/Pandas-NumPy_hidden-gems-movies

Exploring movies of the IMDB dataset that have high ratings but low popularity (Pandas, NumPy, Matplotlib)

Primary LanguageJupyter Notebook

hidden-gems-movies

A mini-project exploring movies of the MovieLens dataset that have high ratings but low popularity. Completed as part of the Python for Data Science MOOC on edx. My blog post on this project is here: http://www.xinrucheng.net/project-exploring-hidden-gems-movies/

Main tools used:

Python, Pandas, NumPy, Matplotlib, JupyterNotebook

Motivation

As a movie lover, I am always on the lookout for high-quality independent movies. For this project, my goal is to find the “hidden gems” in the MovieLens dataset. These are defined as movies with a low number of user ratings (which implies they are not well-known, likely because they weren’t released at large cinema chains and only reached a limited audience), but a high average rating. Furthermore, I would also like to find out the proportion of each genre in these titles (using a pie chart) - my hypothesis is Romance movies will take up the largest proportion, but I would like to test that.

Insights from this study would be valuable for movie industry professionals for finding good movie directors and small-scale productions to invest in, for film festival organizers and independent cinemas to expand their line-ups by-genre, and also for independent movie fans like me!

Dataset

The movielens dataset was provided by the MOOC instructors. The dataset has six files, with a total size of 18.6 MB. It is publicly available for download at http://grouplens.org/datasets/.

From the README file of the movielens dataset:

This dataset (ml-20m) describes 5-star rating and free-text tagging activity from MovieLens, a movie recommendation service. It contains 20000263 ratings and 465564 tag applications across 27278 movies. These data were created by 138493 users between January 09, 1995 and March 31, 2015. This dataset was generated on March 31, 2015, and updated on October 17, 2016 to update links.csv and add genome-* files.

Users were selected at random for inclusion. All selected users had rated at least 20 movies. No demographic information is included. Each user is represented by an id, and no other information is provided.

The data are contained in six files, genome-scores.csv, genome-tags.csv, links.csv, movies.csv, ratings.csv and tags.csv. More details about the contents and use of all these files follows.

Research Questions

  • What are the highly-rated but unpopular “hidden gems” titles from this movie dataset?
  • Among these movies, what proportion does each genre take up?
    • Is Romance indeed the most numerous category of these movies?

Findings

The research questions I set out to explore where answered, since I found the 313 titles that are highly rated (mean rating less than 4.0) and are unpopular (number of ratings fewer than the mean number of ratings, 747).

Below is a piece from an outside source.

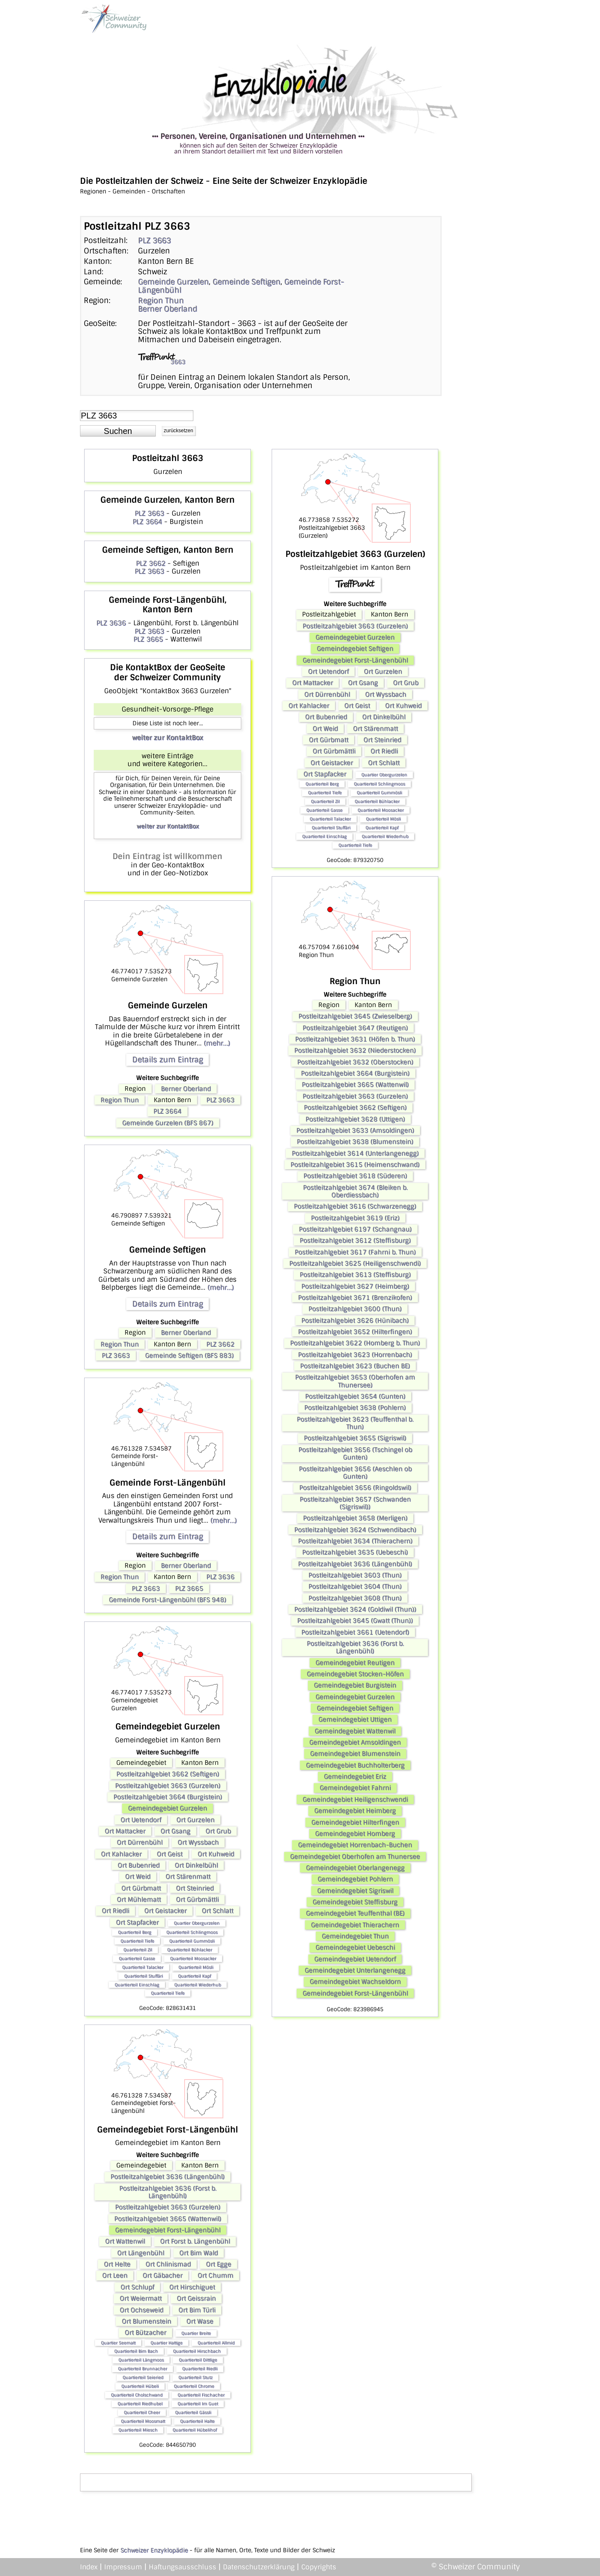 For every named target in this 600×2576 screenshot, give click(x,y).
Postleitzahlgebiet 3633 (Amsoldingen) (355, 1130)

I also found the proportion taken up by each genre, and the pie chart shows Drama and Comedy are the two genres with the most titles, with Romance coming third instead of first (see moviepie2.png).

Pie chart of indie movie genres

A possible improvement would be to adjust the filter requirements so that more titles are included, as well as looking at tags in addition to genres of movies. I am also interested in doing a more thorough analysis on a larger dataset, with more international titles. Since this dataset only includes reviews in English, up to 2015, it would be interesting to do a more thorough analysis on a larger, more recent dataset, preferably with more international titles. Perhaps there is a correlation between the most popular indie genre and the language of a movie or its country of origin?

Installation and Usage

Download the .csv data files from the Movielens movie dataset, as well as requirements.txt. Install the requirements for this project using pip install -r requirements.txt. This will install the exact version of the libraries that I had when doing this project.